Thursday, 3 December 2009

IDCC 09 Keynote Address: Douglas Kell

Professor Douglas Kell provided us with a BBSRC perspective on digital data curation and his own perspective as an academic.

He began with the philosophy of data-science, as data curation is not an end in itself, but rather a means to an end. He showed a diagram that he referred to as an arc of knowledge, which demonstrated that one would normally start with an idea or hypothesis, then do an experiment that would produce some data that would either be consistent with the hypothesis or not. The other side of the arc addresses where those ideas come – the data, which is the starting point for many within the audience at IDCC 09. This is data-driven science, when hypotheses are generated from the data, compared to the hypotheses-generate science, which he admits the biological community is quite reliant on. As we move towards more data-driven science we encounter the problem of storing not just the data itself so we can make use of it, but also the knowledge generated by the data – a theme that would be picked up by Mark Birkin in his later talk.

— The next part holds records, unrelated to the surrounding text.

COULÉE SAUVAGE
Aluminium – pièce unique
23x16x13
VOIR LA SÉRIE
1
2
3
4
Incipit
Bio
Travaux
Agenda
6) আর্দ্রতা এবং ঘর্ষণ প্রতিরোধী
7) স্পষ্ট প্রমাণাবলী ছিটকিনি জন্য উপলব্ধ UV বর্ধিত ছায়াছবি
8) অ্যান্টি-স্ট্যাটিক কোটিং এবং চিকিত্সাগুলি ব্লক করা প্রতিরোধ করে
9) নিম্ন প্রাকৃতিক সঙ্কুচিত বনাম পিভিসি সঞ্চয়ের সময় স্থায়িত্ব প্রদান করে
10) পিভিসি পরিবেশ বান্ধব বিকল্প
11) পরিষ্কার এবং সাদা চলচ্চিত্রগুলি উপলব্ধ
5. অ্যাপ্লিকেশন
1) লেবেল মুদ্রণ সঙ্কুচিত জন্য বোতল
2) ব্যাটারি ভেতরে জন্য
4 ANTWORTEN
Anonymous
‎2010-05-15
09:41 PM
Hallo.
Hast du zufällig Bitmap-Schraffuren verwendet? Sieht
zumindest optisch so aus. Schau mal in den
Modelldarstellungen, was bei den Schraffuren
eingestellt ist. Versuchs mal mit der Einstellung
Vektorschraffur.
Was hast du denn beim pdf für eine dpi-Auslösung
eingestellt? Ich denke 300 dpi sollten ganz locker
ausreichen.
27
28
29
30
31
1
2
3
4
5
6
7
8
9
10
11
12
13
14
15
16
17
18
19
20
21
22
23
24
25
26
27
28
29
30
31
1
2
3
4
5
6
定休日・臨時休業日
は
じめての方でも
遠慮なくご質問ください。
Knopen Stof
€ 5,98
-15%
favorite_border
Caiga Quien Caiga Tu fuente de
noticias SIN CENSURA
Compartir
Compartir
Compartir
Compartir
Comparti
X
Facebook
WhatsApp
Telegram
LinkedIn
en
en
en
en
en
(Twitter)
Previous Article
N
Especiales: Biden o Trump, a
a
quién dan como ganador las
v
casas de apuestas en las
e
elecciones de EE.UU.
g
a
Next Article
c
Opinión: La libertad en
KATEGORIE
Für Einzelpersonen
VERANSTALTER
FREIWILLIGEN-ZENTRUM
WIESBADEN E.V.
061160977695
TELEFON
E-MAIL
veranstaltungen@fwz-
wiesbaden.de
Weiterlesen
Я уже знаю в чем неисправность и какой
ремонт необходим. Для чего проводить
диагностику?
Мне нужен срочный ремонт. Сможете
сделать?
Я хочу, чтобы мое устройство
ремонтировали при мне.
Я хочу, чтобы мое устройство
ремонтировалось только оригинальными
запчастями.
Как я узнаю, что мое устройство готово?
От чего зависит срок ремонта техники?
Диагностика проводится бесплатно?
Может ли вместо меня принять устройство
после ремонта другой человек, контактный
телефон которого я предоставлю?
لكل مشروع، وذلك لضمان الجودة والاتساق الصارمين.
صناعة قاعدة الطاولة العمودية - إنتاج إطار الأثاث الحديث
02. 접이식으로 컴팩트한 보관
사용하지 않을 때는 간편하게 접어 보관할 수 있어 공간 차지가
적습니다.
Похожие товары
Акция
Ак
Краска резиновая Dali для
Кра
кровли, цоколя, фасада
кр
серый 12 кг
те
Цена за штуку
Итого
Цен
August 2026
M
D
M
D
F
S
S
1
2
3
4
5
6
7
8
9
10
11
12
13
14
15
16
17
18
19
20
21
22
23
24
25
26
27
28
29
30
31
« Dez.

The digital availability of all sorts of stuff changes the entire epistimology of how we do science, making all sorts of things possible.

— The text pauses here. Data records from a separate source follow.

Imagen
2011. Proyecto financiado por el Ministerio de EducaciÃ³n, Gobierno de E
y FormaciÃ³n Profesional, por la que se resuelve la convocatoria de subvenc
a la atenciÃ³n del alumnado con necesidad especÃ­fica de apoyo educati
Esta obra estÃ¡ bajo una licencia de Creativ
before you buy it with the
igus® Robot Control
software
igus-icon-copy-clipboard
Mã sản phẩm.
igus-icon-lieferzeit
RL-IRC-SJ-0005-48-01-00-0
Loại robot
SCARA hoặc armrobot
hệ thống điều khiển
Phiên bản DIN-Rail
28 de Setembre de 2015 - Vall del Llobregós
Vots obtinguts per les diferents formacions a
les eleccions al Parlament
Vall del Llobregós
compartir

Historically physics were seen as the high data science, whilst no biology is now being recognised as a high data science. Biology is a short, fat data model, with less data, but more people using it, whilst physics could be described as a long, thin data model. He did note that there is a lot of video and image data related to biological studies that is not being shared because people don't yet know how to handle it.

Kell made the point that if you can access and re-use scientific data you will gain a huge advantage over those who do not, both academically and potentially commercially, which helps to drive funding for this type of work. He used the example of genomics to show just one of the fields generating huge data sets, which could be used for data-drive science, but need to be integrated.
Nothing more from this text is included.